Stored data
Segment Open
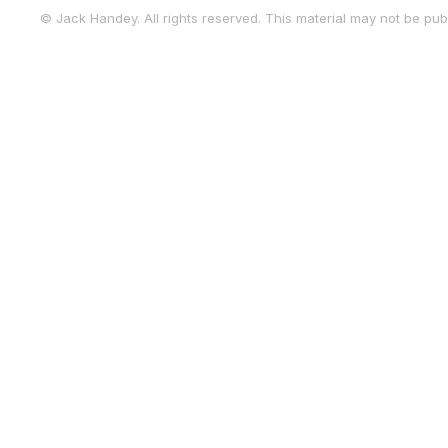
© Jack Handey. All rights reserved. This material may not be publ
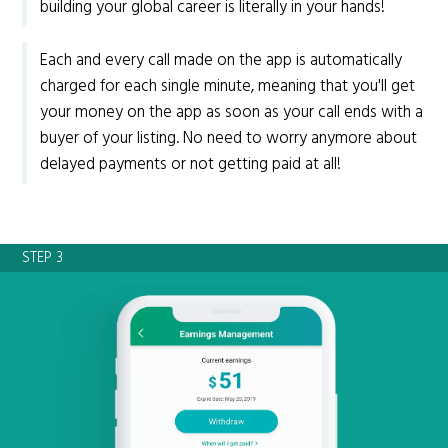
building your global career is literally in your hands!
Each and every call made on the app is automatically
charged for each single minute, meaning that you'll get
your money on the app as soon as your call ends with a
buyer of your listing. No need to worry anymore about
delayed payments or not getting paid at all!
STEP 3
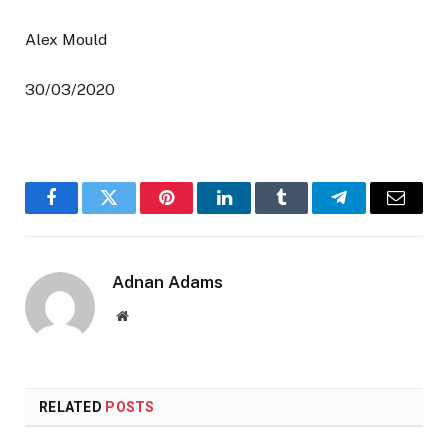
Alex Mould
30/03/2020
Facebook
Twitter
Pinterest
LinkedIn
Tumblr
Telegram
Email
Adnan Adams
Website
RELATED
POSTS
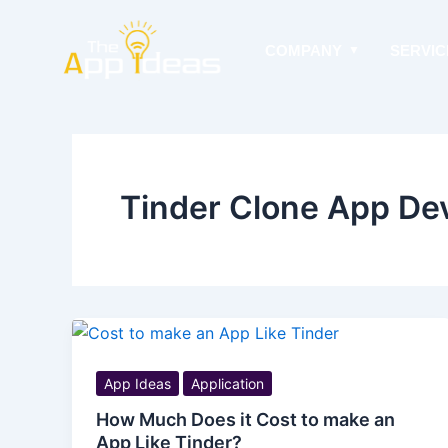
Skip
to
COMPANY
SERVIC
content
Tinder Clone App De
App Ideas
Application
How Much Does it Cost to make an
App Like Tinder?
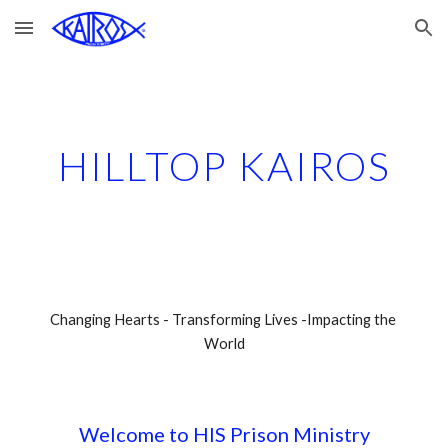
Skip to main content
Skip to navigation
HILLTOP KAIROS
Changing Hearts - Transforming Lives -Impacting the 
World
Welcome to HIS Prison Ministry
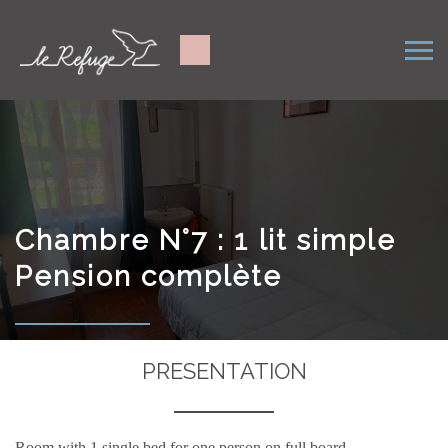
Chambre N°7 : 1 lit simple
Pension complète
PRESENTATION
Room with 1 single bed for one person on full board.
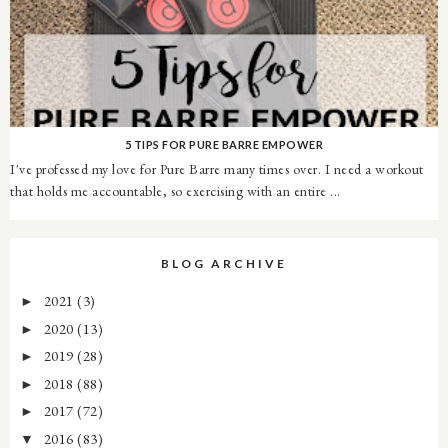
5 TIPS FOR PURE BARRE EMPOWER
I've professed my love for Pure Barre many times over. I need a workout
that holds me accountable, so exercising with an entire ...
BLOG ARCHIVE
2021
(3)
►
2020
(13)
►
2019
(28)
►
2018
(88)
►
2017
(72)
►
2016
(83)
▼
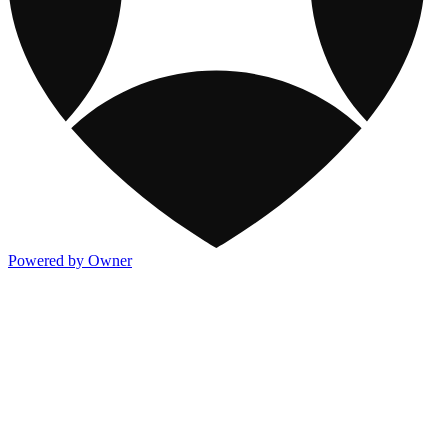
Powered by Owner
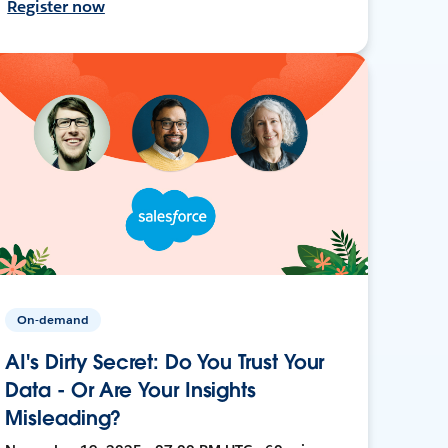
Register now
On-demand
AI's Dirty Secret: Do You Trust Your
Data - Or Are Your Insights
Misleading?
Segment Closed
▶ _What you have to do_: Could you give again exactly the lines from the line containing "AI's Dirty Secret: Do You Trust Your" through the final line of the data above, and no others?

▶ _Output of the exercise_:
AI's Dirty Secret: Do You Trust Your
Data - Or Are Your Insights
Misleading?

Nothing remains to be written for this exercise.